Presented by Megan Taylor
This webinar was recorded on 22/10/2022.
If you purchased tickets to the original webinar, no need to register again – you’ll be sent a link to watch the Encore recording.
The recording will be available to watch: Monday 6th November – Monday 13th November 2023.
Cost:
AUSTA Member: $10
Non Member: $15
Webinar details:
Mapping out a fingerboard is lifelong fun for cellists, including the travel between positions.
This workshop will be a forum where we discuss how to approach shifting from the earliest years of learning, right up what we do as professionals. We will look at how a good knowledge of the underlying mechanisms of shifting give us certainty and style, and how we provide a left hand base for the bow to operate on in an unencumbered way. What artistic and historical considerations do we consider to help us make choices about the mechanism and style we decide to use? What are all the mechanisms we use at different musical points? How do we organise the bow in relation to shifts?
What have anticipation, ground force, momentum and gravity to do with it? How do our bodies work? How does an understanding of anatomy help the specifics of shifting?
Megan Taylor
Megan Taylor was educated at the NSW Conservatorium of Music High School. beginning cello studies with John Painter.
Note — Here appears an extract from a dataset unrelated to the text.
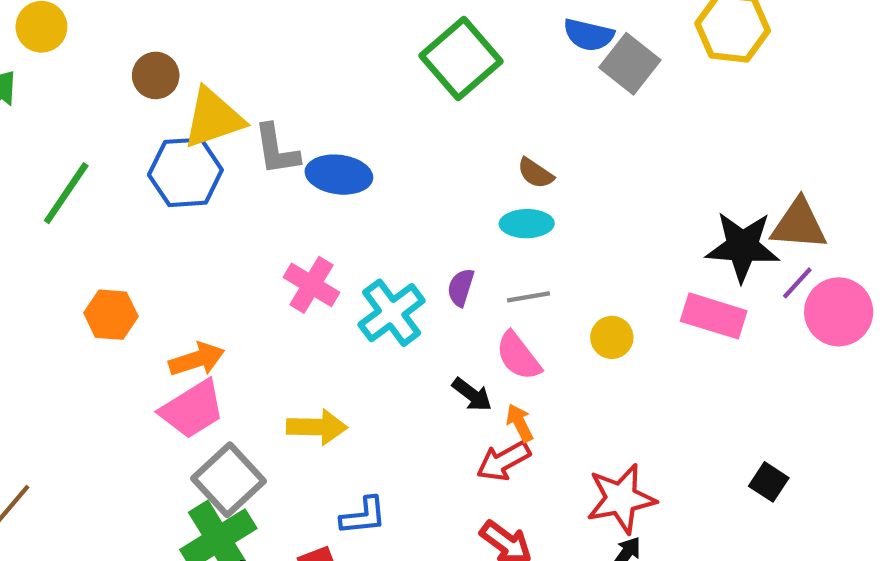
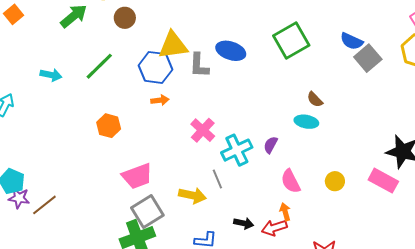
brown circle: (156, 75) -> (125, 18), moved
blue ellipse: (339, 175) -> (231, 51), moved
gray line: (529, 297) -> (217, 179), moved, turned 66
orange arrow: (197, 359) -> (160, 100), moved, size x0.7
black arrow: (472, 395) -> (244, 223), moved, turned -36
After spending 1O years in London studying with Raphael Wallfisch and Stefan Popov, and working in a freelance capacity with many ensembles, Megan moved to Copenhagen to study with the European Suzuki Group, beginning a lifelong passion for learning about teaching. After returning to Sydney Megan worked with the Sydney Symphony Orchestra and many touring groups such as the Royal Ballet and The Bolshoi Ballet orchestras. She undertook her Teacher Training for Alexander Technique in Sydney and began teaching Alexander Technique in Sydney including training other teachers at the Centre for Alexander Technique Studies. She taught cello at many schools in Sydney and ran many large workshops for cellists and study workshops for teachers with her colleague Pip Jackson (Philippa Harding).
Megan then moved to Canberra to undertake a B Mus (Perf) with Lois Simpson, graduating in 1994. She has been teaching both cello and Alexander in Canberra since then.
Megan has been a cello tutor at Youth Orchestras in Europe, Sydney and Canberra. She considers cello classes or tutorials essential for learning and developing the young cellist, given the highly specialised nature of the fingering system, patterns idiosyncratic for different composers, and the traditions and learning passed down through generations. That is the best fun!